So, in principle, the first thing would be your electronic birth certificate. Then every piece of electronic stuff you either generated or received, including all of your e-mail and every draft of every paper you wrote and every photograph and snapshot and thing you scanned in and your receipts when you travel and your tax returns, blahblahblah, it would all be on this one stream. So any computer and device that I used, whether it was portable or large screen, or whatever, I would tune in this Lifestream.

It seemed to me that, obviously there are two ways you can organize things; in space or in time. I can take the spatial route that the desktop, which was a brilliant PARC invention in 1974, and I can say, "Well, certain things will be here and certain things will be there." But usually space is not as good a cue as time. We all know when we were born more or less and what our childhoods were like and what we were doing when we were in college. We move around all the time — I move desks and I move offices and I move buildings and stuff like that — but history, time, the life that I live, my experiences are automatically arranged chronologically. So it seemed to me that data objects should be arranged that way. And gradually in the late 90's, we developed that into an actual system where everything would be indexed, which was regarded as a ridiculous move at the time. There was a thesis in the late 90's and Eric Freeman [who had written this PhD thesis] had a really hard time. He almost got thrown out of there because people said, "Well, are you talking about saving everything? Indexing everything? You've got to throw things away and you can't index everything. And you need a file hierarchy — you've got to put things in files. And you're just talking about — this is just like that nonsense about Linda ten years ago." Nobody believed it then. People hold these views very strongly and I can laugh it off, but these are real issues.

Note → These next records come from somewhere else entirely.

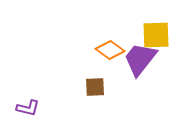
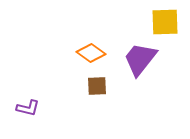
yellow square: moved 9 px right, 13 px up
orange diamond: moved 19 px left, 3 px down
brown square: moved 2 px right, 1 px up
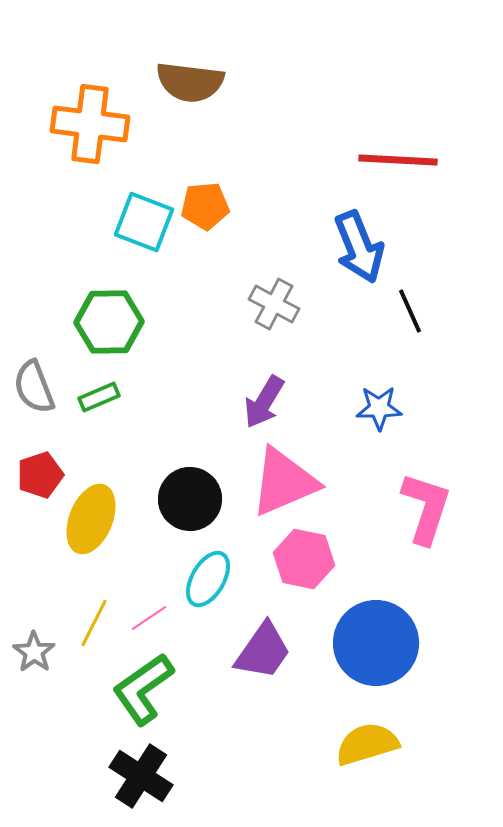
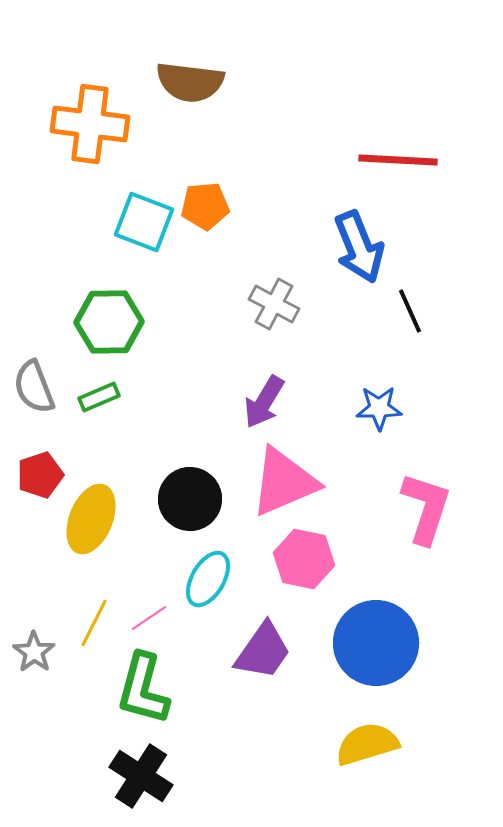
green L-shape: rotated 40 degrees counterclockwise
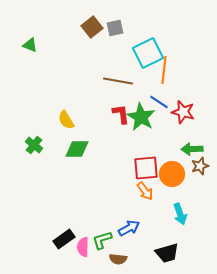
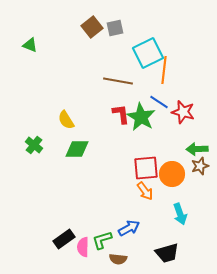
green arrow: moved 5 px right
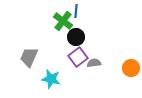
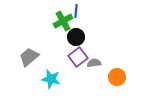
green cross: rotated 24 degrees clockwise
gray trapezoid: rotated 25 degrees clockwise
orange circle: moved 14 px left, 9 px down
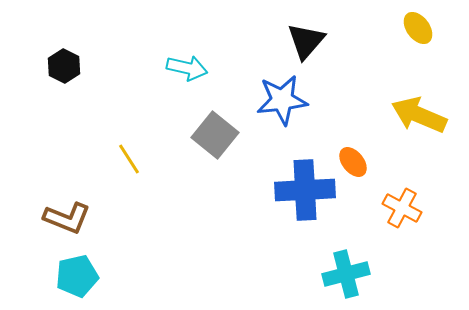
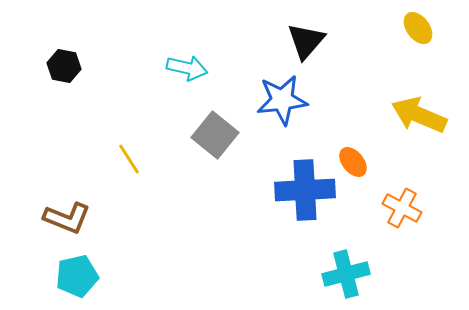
black hexagon: rotated 16 degrees counterclockwise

SHIRKY: Yes, they're a real concern. Yes.

MARKOFF: So you went through this commercial period. If you were going to do that over with hindsight, are there obvious things about how to sort of introduce that idea commercially now, are there other paths you could have taken? Or was just it a question of being too early?

GELERNTER: I think there are other paths we could have taken because the company that commercialized our Yale Lifestreaming software — it wasn't all that long ago. 2000, 2001, 2002, it was sort of in that period, which was five years before people started using the word Lifestreaming generically, but it was within range and we could have done it.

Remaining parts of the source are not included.